Roześmiali się obaj, że to takie proste.
– Odprowadzę cię do głównego traktu.
W połowie drogi spotkali gospodarza, u którego służył Mads, i Mattias musiał powiedzieć, że tratwa to naprawdę podarunek dla Madsa. Dlatego, że go uratował, nie pozwolił dryfować daleko na otwarte morze. Pastuszek był niezwykle wdzięczny za te słowa, bo w przeciwnym razie tratwa pewnie niedługo pozostałaby jego własnością.
Gospodarz drapał się w głowę.
– Grastensholm? Nie, nie znam takiego majątku.
Mattias uważał, że gospodarz i chłopiec posługują się jakimś bardzo dziwnym dialektem. Podziękował uprzejmie za wszelką pomoc i ruszył drogą ku północy.
– Jaki to miły chłopaczek – powiedział gospodarz. – O Boże, czuję się dzisiaj tak jakoś lekko, jakbym spotkał anioła.
Mattias aniołem, oczywiście, nie był, lecz miał w oczach i w uśmiechu coś takiego, co wywierało bardzo dobry wpływ na ludzi. Jak to kiedyś powiedziała Liv: ludzie odzyskiwali przy nim utraconą wiarę w dobro.
Mads jednak nie miał wątpliwości, że spotkał anioła. Pomyśleć tylko, taka tratwa! I przez trzy dni na morzu chłopca nie zaskoczył deszcz ani wiatr!
Mattias nie wiedział przecież, że tratwa była ukradziona. Zresztą prawowity jej właściciel niedawno zmarł, a spadkobiercy kłócili się o nią. Tak więc kradzież dla nikogo nieszczęściem nie była. Raczej skutecznie rozstrzygnęła spadkowe spory.
Mads wysmołował tratwę i przyozdobił najpiękniej jak potrafił, tak że nawet właściciel by jej nie poznał, gdyby żył i gdyby kiedykolwiek dotarł tak daleko na południe do miejsca, gdzie się teraz znalazła.
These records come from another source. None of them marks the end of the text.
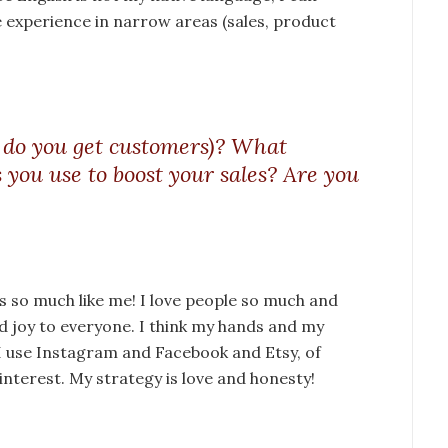
e experience in narrow areas (sales, product
 do you get customers)? What
s you use to boost your sales? Are you
ds so much like me! I love people so much and
nd joy to everyone. I think my hands and my
. I use Instagram and Facebook and Etsy, of
interest. My strategy is love and honesty!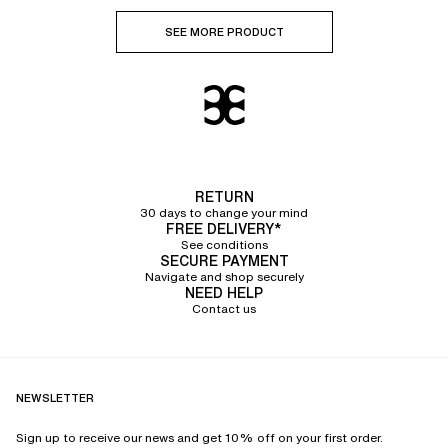
SEE MORE PRODUCT
RETURN
30 days to change your mind
FREE DELIVERY*
See conditions
SECURE PAYMENT
Navigate and shop securely
NEED HELP
Contact us
NEWSLETTER
Sign up to receive our news and get 10% off on your first order.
Tak więc tratwa należała do Madsa. Nie mogło być żadnych wątpliwości.
Mattias czuł zmęczenie w swoich małych nogach. Szedł już przez cały dzień, a nie widział żadnych domów. Jedyne, czym się posilał, to maliny i jeżyny rosnące przy drodze. Znalazł też sobie piękny kij na wypadek, gdyby napotkał jakieś dzikie zwierzę.
Nad wieczorem, w dość akurat tutaj rzadkim lesie, zobaczył poświatę ogniska. Podszedł bliżej i grzecznie poprosił pięciu skupionych wokół ognia mężczyzn, by pozwolili mu przysiąść się na chwilę i trochę ogrzać.
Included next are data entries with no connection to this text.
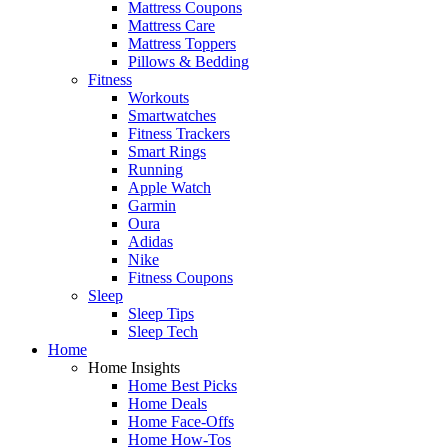
Mattress Coupons
Mattress Care
Mattress Toppers
Pillows & Bedding
Fitness
Workouts
Smartwatches
Fitness Trackers
Smart Rings
Running
Apple Watch
Garmin
Oura
Adidas
Nike
Fitness Coupons
Sleep
Sleep Tips
Sleep Tech
Home
Home Insights
Home Best Picks
Home Deals
Home Face-Offs
Home How-Tos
Mężczyźni nie wyglądali zbyt sympatycznie, śmiali się jednak i zgadywali, kim też może być ten mały wędrowiec.
Wyjaśnił uprzejmie, tak jak go uczono, że nazywa się Mattias Meiden i ma osiem lat oraz że jest w drodze do domu, do Grastensholm.
Ci ludzie także nigdy nie słyszeli o takim majątku, lecz mimo to zrobili mu miejsce na pieńku przy ogniu.
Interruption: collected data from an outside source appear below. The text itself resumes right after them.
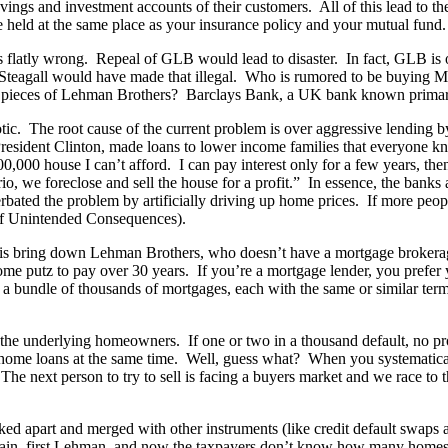
ngs and investment accounts of their customers. All of this lead to the
e held at the same place as your insurance policy and your mutual fund.
flatly wrong. Repeal of GLB would lead to disaster. In fact, GLB is 
Steagall would have made that illegal. Who is rumored to be buying M
e pieces of Lehman Brothers? Barclays Bank, a UK bank known primarily
otic. The root cause of the current problem is over aggressive lendin
resident Clinton, made loans to lower income families that everyone k
000 house I can’t afford. I can pay interest only for a few years, then 
, we foreclose and sell the house for a profit.” In essence, the bank
cerbated the problem by artificially driving up home prices. If more pe
of Unintended Consequences).
s this bring down Lehman Brothers, who doesn’t have a mortgage broker
ome putz to pay over 30 years. If you’re a mortgage lender, you prefe
a bundle of thousands of mortgages, each with the same or similar term
f the underlying homeowners. If one or two in a thousand default, no p
heir home loans at the same time. Well, guess what? When you systematica
 The next person to try to sell is facing a buyers market and we race to 
ed apart and merged with other instruments (like credit default swaps a
ain, first Lehman, and now the taxpayers don’t know how many homes w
Wszyscy byli zarośnięci, obdarci i brudni. Jeden, odrażający jednooki, przysunął się bliżej i pomacał brudnymi paluchami aksamitną kurtkę Mattiasa, po czym gwizdnął cicho.
– Skąd wziąłeś takie ubranie, chłopcze?
– Ona jest moje – odparł Mattias przestraszony. – Rodzice mi je uszyli.
– Ach, tak – rzekł nieznajomy ironicznie. – A kim to w takim razie jest twój tatuś?